En 1947, ils décident de partir sur les routes de l'Amérique. C'est pour Jack le début d'un voyage sinueux qui va durer dix années, au cours desquelles il va se nourrir de paysages et de rencontres. De cette matière à profusion, il remplira ses romans écrits en prose spontanée dans un long souffle jazz, tapant à la machine sur des rouleaux de téléscripteurs. Il les déroule avec la même avidité qui le fit avaler des kilomètres d'asphalte.

 

                                                                                          Hit the Road Jack !

Le périple avec Neal Cassady

Une des premières étapes de l'odyssée routière de Jack consiste à faire du stop sur la route 6 pour rallier l'Illinois en passant par Chicago. Il découvre pour la première fois ces paysages grandioses dont il avait rêvé au travers des romans ou des films : le Mississipi, les reliefs du Nebraska ou du Colorado

En chemin, il rencontre fermiers, cow-boys, clochards, chauffeurs routiers, propriétaires de ranchs… Ses carnets se noircissent de sensations, de descriptions, d'éléments de conversation. 

Jack part à Denver retrouver Neal. San Francisco, que Kerouac associe à Jack London, est l'extrémité de son premier voyage. Il y devient, grâce à un ami, surveillant de nuit avec matraque, arme et badge. Mais ce n'est que provisoire. 

La quête de Neal le mène à Selma où, amouraché d'une Mexicaine, il ramasse le coton. C'est, dira-t-il plus tard dans Sur la Route, le métier le plus dur qu'il aura exercé. Pourtant, cet épisode constitue un des passages les plus heureux de Sur la Route - et de sa vie. Effectuant un travail harassant, Jack trouve provisoirement la paix parmi les saisonniers.

 

On the road again

Kerouac passe l'année 1948 à écrire son premier roman, The Town and the City. Les années suivantes sont faites de mouvement et de pauses lors desquels Jack fait de l'écriture son unique métier, sans un cent en poche. L'aisance matérielle n'est pas sa préoccupation, et il sait qu'il peut toujours retourner - ce qu'il fait régulièrement - chez sa mère pour écrire et être pris en charge. 

Mais Jack ne se coupe pourtant pas des individus dont il alimente son œuvre. On le voit en 1952 et 1953, chef de train pour la Southern Pacific Railroad. Fin 1955, Jack fait la connaissance de Gary Snyder, autre individu qu'il " iconisera " dans un de ses célèbres romans, Les Clochards célestes (il y est Japhy Ryder). Snyder, passionné par la philosophie orientale alors peu répandue en Occident, l'initie sérieusement au bouddhisme. 

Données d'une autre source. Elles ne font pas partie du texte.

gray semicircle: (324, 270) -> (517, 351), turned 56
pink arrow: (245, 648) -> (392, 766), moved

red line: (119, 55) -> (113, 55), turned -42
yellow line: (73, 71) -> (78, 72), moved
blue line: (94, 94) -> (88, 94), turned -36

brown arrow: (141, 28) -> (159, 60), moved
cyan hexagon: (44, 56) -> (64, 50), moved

Ensemble, ils réalisent l'ascension du Matterhorn, montagne culminant à 4 000 m dans la Sierra Nevada. Jack en retire le morceau de bravoure des Clochards célestes. En juin 1956, Jack travaille dans le parc national de l’Etat de Washington. Il vit coupé du monde en haut du Desolation Peak, ne voyant personne, ne parlant à personne. Jack racontera cette expérience (et bien d'autres) dans Le Vagabond solitaire

Sur la Route est publié en 1957 et son immense succès lui fait enfiler un costume qu'il n'a jamais souhaité, celui d'idole de la jeunesse… Il devient le porte-parole de la Beat Generation. L'anonymat s'envole et les années soixante s'annoncent. Kerouac voyagera encore ponctuellement, mais il a définitivement derrière lui sa vie sur la route, parmi les clochards et les ouvriers.

 

Trains, automobiles, bus, auto-stop

Avant 1957, l'Amérique n'est pas parcourue à dessein par une foule d'enragés du voyage. Ceux qui voyagent y sont contraints par la vie, comme les hobos (terme américain désignant judicieusement à la fois les vagabonds et les saisonniers). 

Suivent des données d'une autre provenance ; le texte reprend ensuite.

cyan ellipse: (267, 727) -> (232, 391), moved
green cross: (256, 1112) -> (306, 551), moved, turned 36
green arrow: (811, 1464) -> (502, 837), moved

Leur moyen de transport favori est le train de marchandises. Ce cliché du vagabond voyageant en douce dans les wagons est à l'époque, pour ces individus, une réalité. Jack pratique donc ce mode de transport risqué, qui favorise rencontres et expériences inédites. 

Jack et Neal parcourent souvent les États-Unis à bord de diverses automobiles. Neal Cassady, le Dean Moriarty de Sur la Route, se targuait d'avoir volé à dix-huit ans plusieurs centaines de voitures, ce qui lui avait valu des séjours précoces en prison. De cette frénésie automobile, il a gardé un mode de conduite particulier : il peut rouler à tombeau ouvert tout en doublant à droite pour le plaisir d'effrayer les automobilistes, dissertant en même temps de philosophie, le tout en tee-shirt en plein hiver dans une voiture non chauffée. Jack réserve à ce sujet de croustillantes lignes dans Sur la Route, restituant à merveille la griserie de la vitesse et le charisme de Neal. 

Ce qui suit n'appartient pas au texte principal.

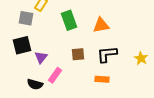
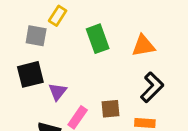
brown square: (78, 54) -> (111, 109), moved
black L-shape: (107, 54) -> (152, 87), turned 140

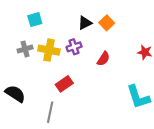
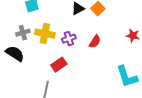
purple cross: (74, 47) -> (69, 39), moved
black semicircle: (15, 94) -> (15, 54), moved

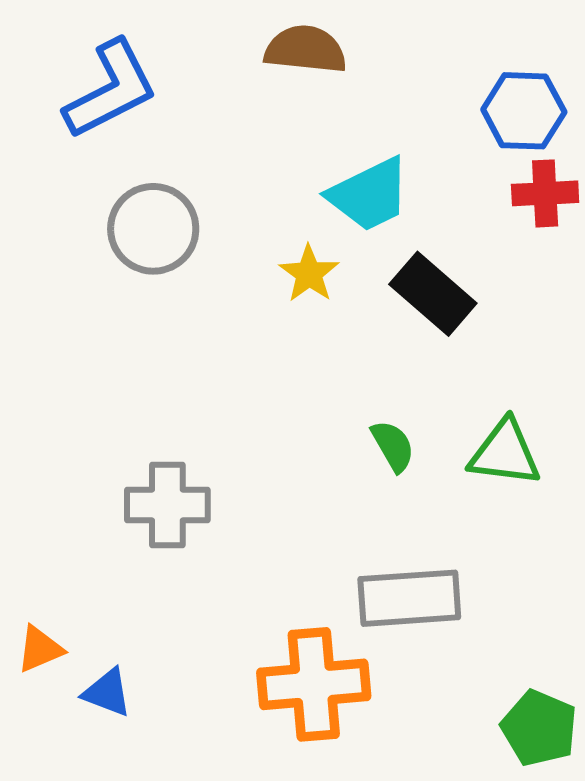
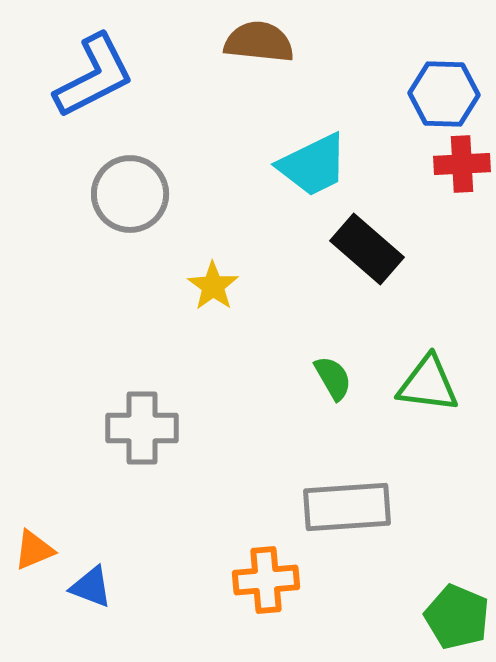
yellow star: (309, 274) -> (213, 286), moved
orange cross: (314, 684) -> (266, 580), size x0.7

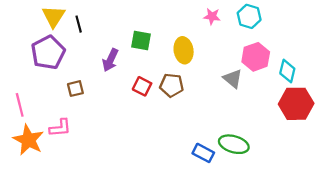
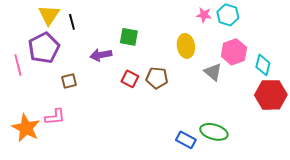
pink star: (212, 16) -> (204, 15), moved
yellow ellipse: (184, 50) -> (186, 46), moved
purple arrow: (110, 60) -> (101, 55), turned 55
pink line: (20, 105) -> (18, 65), moved

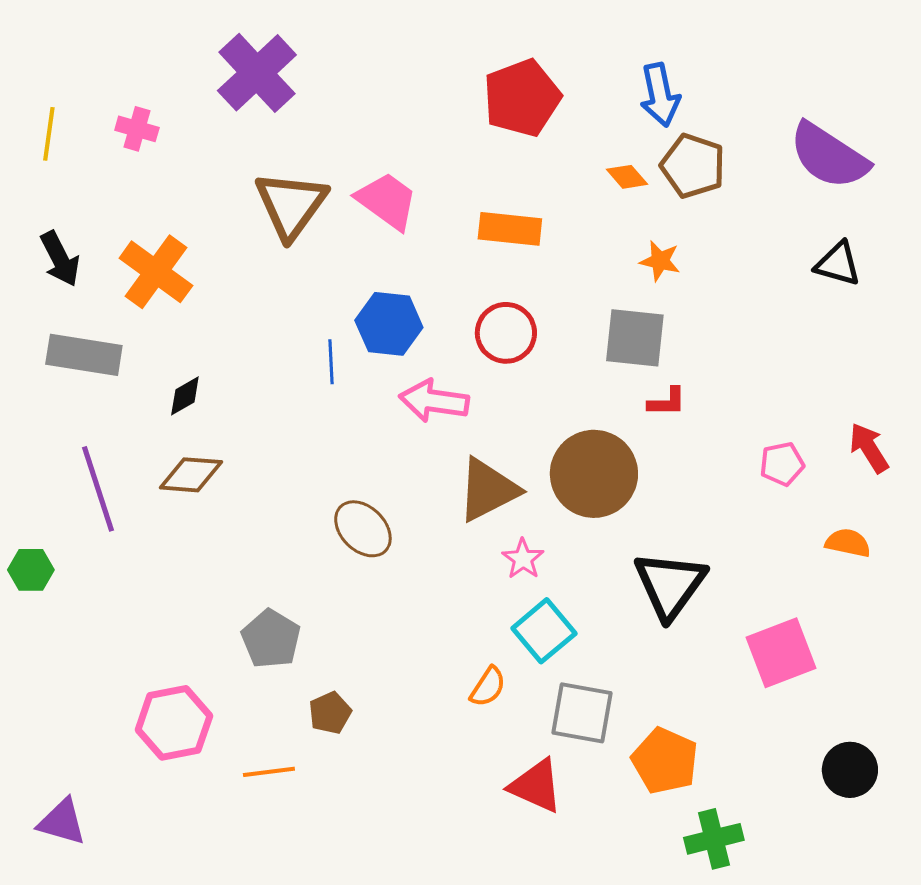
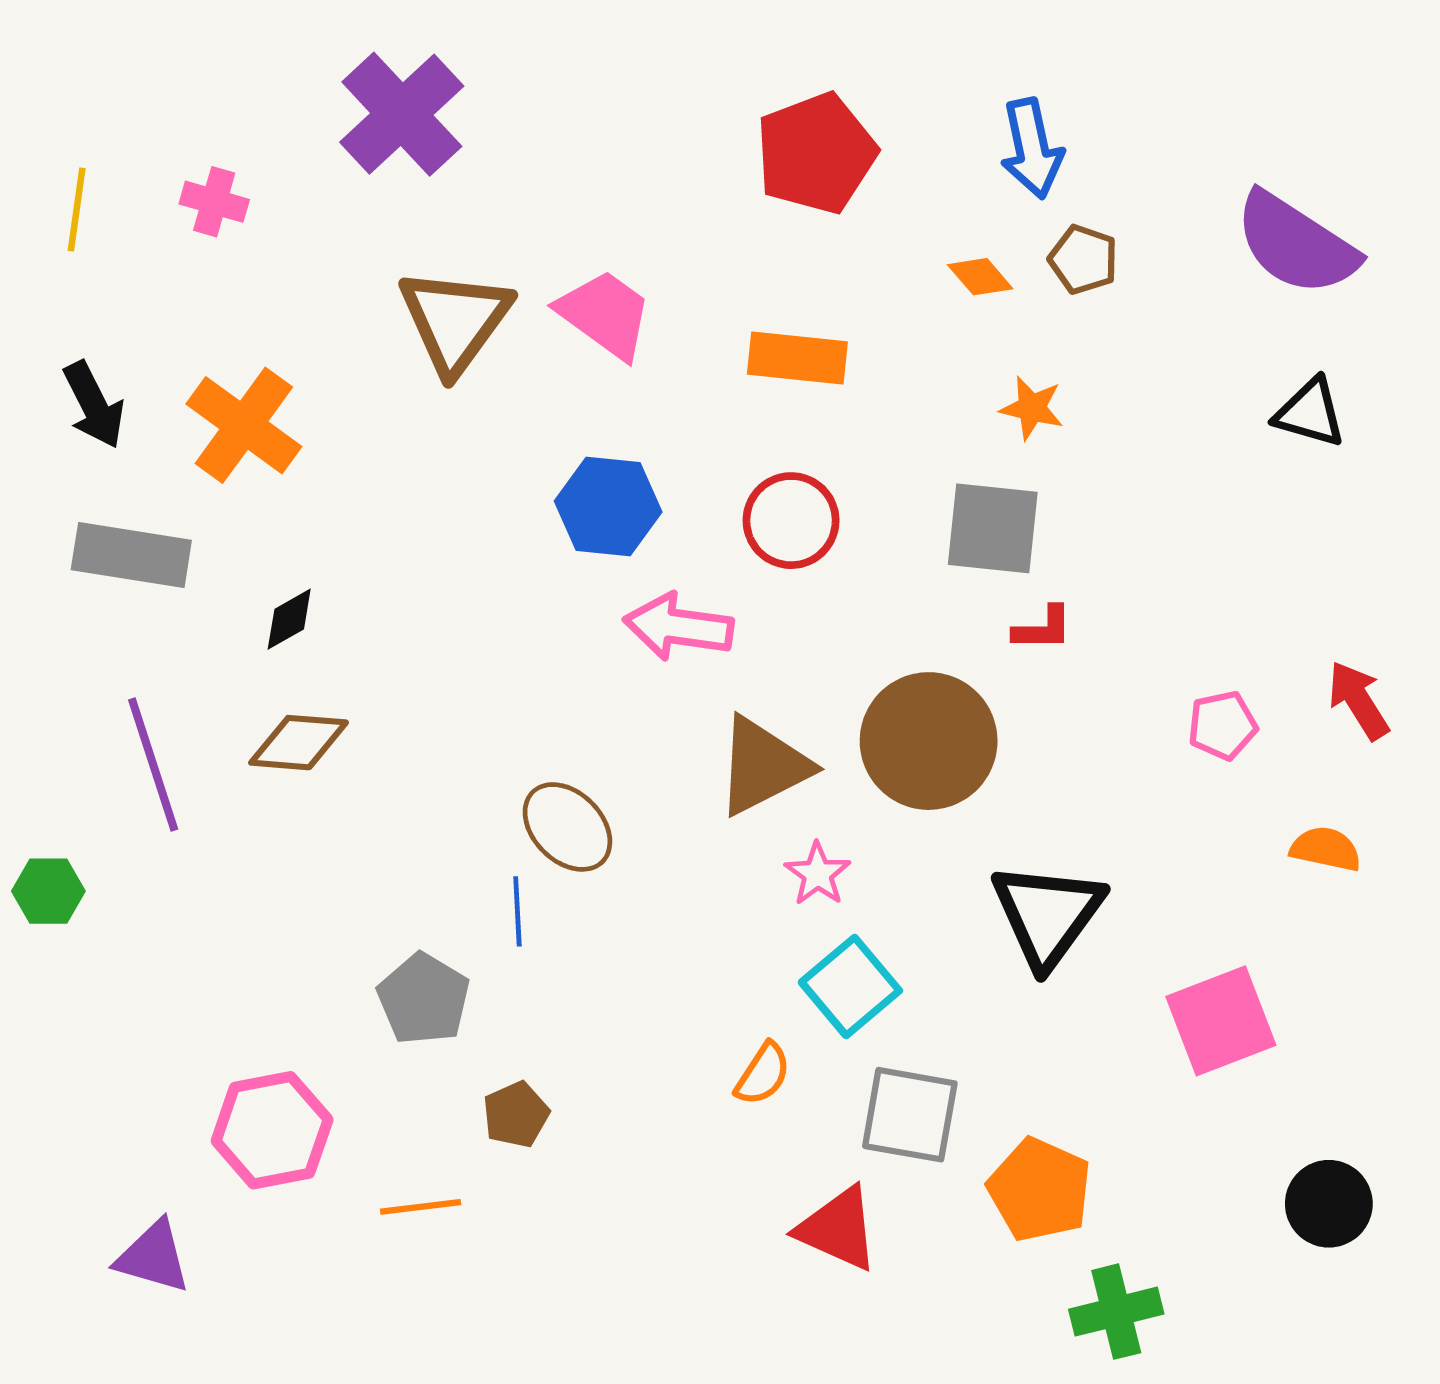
brown pentagon: (693, 166) -> (1083, 260), size x0.7
blue line: (331, 362) -> (517, 911), moved
purple triangle: (62, 822) -> (153, 1257), moved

Ne se voulant pas acteur de la route, Jack est le plus souvent conduit. Lorsque ce n'est pas par Neal, cela peut être en car, dans les fameux Greyhound. Quelques relations en résultent parfois, comme la Mexicaine des champs de coton. 

Mais c'est bien entendu pour l'auto-stop que Jack est le plus renommé, involontairement. À la fin des années quarante et au début des années cinquante, ce moyen de transport est d'autant plus aisé que rares sont les autoroutes.

 

 

Le Mexique et Tanger, on the Beat

1950 : le Mexique

Le voyage le plus long de Jack en voiture est celui qui le conduit à Mexico au cours de l'année 1950, pour retrouver William Burroughs. 

Premier déplacement de Jack dans un pays non anglophone, le Mexique est pour lui le pays des fellaheens. À cette époque, les seuls Américains à passer le Rio Grande sont aisés, bien propres sur eux, et ignorent superbement la population. Jack et ses compères sont à l'opposé. Dépenaillés, sales et mal rasés, ils ne demandent qu'à se mêler aux habitants, vivre à leur rythme

Kerouac ne s'empêche pas, en route, de consommer filles de joie et marijuana. Si l'on se fie aux dires de Burroughs : un individu n'est vraiment intégré dans un endroit que lorsqu'il a établi des connexions sur le plan de la drogue et sur le plan sexuel. Alors Jack s'intègre rapidement au Mexique… 

La vie qu'y mènent Jack et consorts est faite d'étude (théâtre, archéologie, lecture…) et de moments de détente rythmés par la drogue, facile à se procurer. Le premier long séjour de Kerouac dans ce pays s'achève par son retour en stop, de Mexico à New York (!).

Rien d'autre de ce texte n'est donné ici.